Hydration status is considered as a physiological factor that may influence DCS development, but this notion is suggestive and only few animal data support this evidence. To date, there are no data concerning pre-dive dehydration as a DCS risk factor in man. On an experimental basis, it is plausible that dehydration and haemoconcentration takes part in microcirculatory perfusion changes when bubble formation occurs. Broome et al²² showed that acute pre-dive intravascular volume loading in pigs did not reduce the risk of DCS. However, Fahlman and Dromsky²³ showed that normally hydrated pigs had a lower risk of DCS than those subjected to fluid intake restriction and diuretic administration.

Consequently, in our study we let the divers drink water ad libitum for ethical reasons.
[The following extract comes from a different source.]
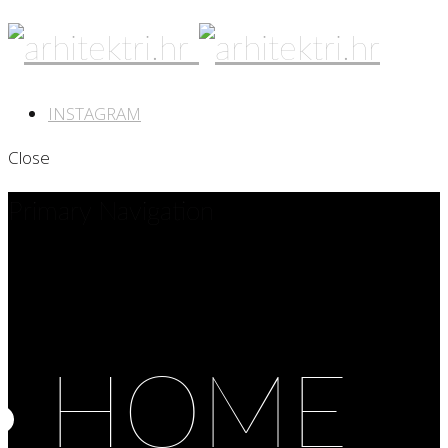
INSTAGRAM
Close
Primary Navigation
HOME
One can debate the influence of the oral rehydration before the dive. Hjelde et al²⁴ showed that bubble formation after decompression was inversely proportional to serum surface tension, and it seems plausible that plasma surface tension might be increased in the well-hydrated diver. In fact, this hydration does not completely correct body-weight variations, and it is well established that rapid oral fluid replacement after dehydration does not effectively restore plasma volume or serum osmolality to the predehydration level within a few hours.²⁵

CONCLUSION

This report confirms that a single bout of strenuous exercise 2 h before a simulated dive significantly reduces the number of bubbles in the right heart of divers. Variations in the haemodynamic state with moderate hypovolaemia induced by a pre-dive exercise might influence inert gas load and bubble formation. To confirm this hypothesis, it would be of interest to conduct further studies with plasma volume measurements in trained and untrained divers. Moreover, as immersion is also susceptible to modifying the haemodynamic status,²⁶ it would be interesting to achieve this survey within a field environment.